Its snout was flat, its pair of entirely black eyes set wide apart. Its face resembled less a human and more some unspeakable beast. Its skin was crimson, horns protruding from its forehead. Its features bore an uncanny resemblance to a regressed Syril, though Syril could still be considered a strangely shaped human, whereas this creature was at best a vaguely humanoid monster. A long, single horn grew from the left side of its forehead, while the right side was bare, bearing only a circular scar suggesting another horn had once grown there.
A clawed hand emerged, clawing and tearing outward until the entire creature was pulled free. It possessed an upright, humanoid torso, its body a mass of coiled muscles, bulging tendons threatening to burst through its crimson hide. Its clawed arms were immensely powerful, its upper body resembling a gorilla or iron golem, with knees twisted backward for agile leaping. The creature instantly filled the cramped passageway, letting out a low growl as its claws clenched something.
The next instant, the Wrath Demon was gone.
Halfway across Erian from the old mansion, the unwelcome guest abruptly materialized in an underground space.
The Wrath Demon, clutching the "key," appeared within the dungeon.
Once again, the Wrath Demon roared in displeasure at its surroundings. The space here was sufficiently vast, eliminating any fear of collision, yet the environment remained utterly unsettling. The concentration of magic here was many times higher than the previous location, and this magic was remarkably pure—not a trace of the Abyss's taint had contaminated it. The Wrath Demon arriving here felt like a mudskipper flung onto dry land.
While it could survive, the sensation was anything but pleasant.
It scanned its surroundings in confusion. This looked like a dungeon, yet why did it sense no Abyss? Dungeons were supposed to be the Abyss's finest conduits, yet the Wrath Demon felt no sense of belonging. Had centuries of disconnected passages altered the environment, or was the problem with the key itself? It opened its clawed hands, revealing a jet-black scale. It wouldn't have touched this cursed thing if it hadn't been forced to, but the thought that its owner was long dead made handling this relic somewhat more bearable...
"Ah, it's you."
The Wrath Demon snapped its head up.
That damned voice would never be forgotten, even after centuries. It reared up abruptly, senses stretched to their limit. The surroundings were utterly empty, no trace of other demons detectable. He was still alive? Where was he? The scale in its claw began to burn hot, indicating its owner was nearby. But why couldn't it sense him?
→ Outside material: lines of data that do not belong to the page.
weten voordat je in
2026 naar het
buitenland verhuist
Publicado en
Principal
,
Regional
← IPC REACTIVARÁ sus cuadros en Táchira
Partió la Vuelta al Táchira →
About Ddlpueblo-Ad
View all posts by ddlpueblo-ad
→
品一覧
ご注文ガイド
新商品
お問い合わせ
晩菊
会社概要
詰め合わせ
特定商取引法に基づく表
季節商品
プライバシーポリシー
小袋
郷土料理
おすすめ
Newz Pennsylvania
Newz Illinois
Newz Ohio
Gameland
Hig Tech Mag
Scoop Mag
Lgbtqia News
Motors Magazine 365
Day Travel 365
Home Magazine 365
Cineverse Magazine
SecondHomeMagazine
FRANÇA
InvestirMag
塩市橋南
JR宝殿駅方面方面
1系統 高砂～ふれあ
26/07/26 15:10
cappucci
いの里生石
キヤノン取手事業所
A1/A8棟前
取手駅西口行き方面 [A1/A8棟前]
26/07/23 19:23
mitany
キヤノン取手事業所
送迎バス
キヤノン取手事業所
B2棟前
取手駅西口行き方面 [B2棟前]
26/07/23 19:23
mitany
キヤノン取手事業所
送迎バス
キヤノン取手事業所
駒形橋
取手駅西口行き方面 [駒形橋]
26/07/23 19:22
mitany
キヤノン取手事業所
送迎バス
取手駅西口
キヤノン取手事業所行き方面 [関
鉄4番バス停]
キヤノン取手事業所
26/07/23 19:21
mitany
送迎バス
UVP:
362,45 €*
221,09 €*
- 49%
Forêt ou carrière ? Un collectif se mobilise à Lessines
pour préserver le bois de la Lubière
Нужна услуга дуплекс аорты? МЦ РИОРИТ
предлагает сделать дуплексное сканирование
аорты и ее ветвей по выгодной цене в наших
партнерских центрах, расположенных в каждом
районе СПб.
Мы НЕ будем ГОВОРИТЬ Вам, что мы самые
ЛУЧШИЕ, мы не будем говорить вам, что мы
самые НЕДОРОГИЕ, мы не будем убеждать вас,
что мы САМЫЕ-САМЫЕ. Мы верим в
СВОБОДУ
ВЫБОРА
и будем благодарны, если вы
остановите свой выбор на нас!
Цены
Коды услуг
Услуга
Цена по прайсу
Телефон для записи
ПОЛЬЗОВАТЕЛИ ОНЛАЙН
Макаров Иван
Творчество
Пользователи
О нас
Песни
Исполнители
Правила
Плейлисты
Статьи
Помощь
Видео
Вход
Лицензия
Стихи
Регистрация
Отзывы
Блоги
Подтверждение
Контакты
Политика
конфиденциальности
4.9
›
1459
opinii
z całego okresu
"Show yourself!" the Wrath Demon roared.
Lights flared. Runes on the ceiling ignited one after another, mockingly forming a halo above the Wrath Demon's head. The pitch-black subterranean chamber instantly transformed into a neon-drenched underground dance hall, radiating a manic glee. The scales grew hotter, yet nothing was there. Where could he be hiding? How could he have come this close without a trace? The Wrath Demon grew impatient. Just as it was about to act, a book floated off the shelf and fluttered open before it.
"This time, you're the unlucky one," the yellow-eyed book said cheerfully. "Long time no see, Unicorn Simon."
"Ragehorn" Simon let out a furious roar. The stump of his horn, broken by the other a thousand years ago, began to throb with pain once more.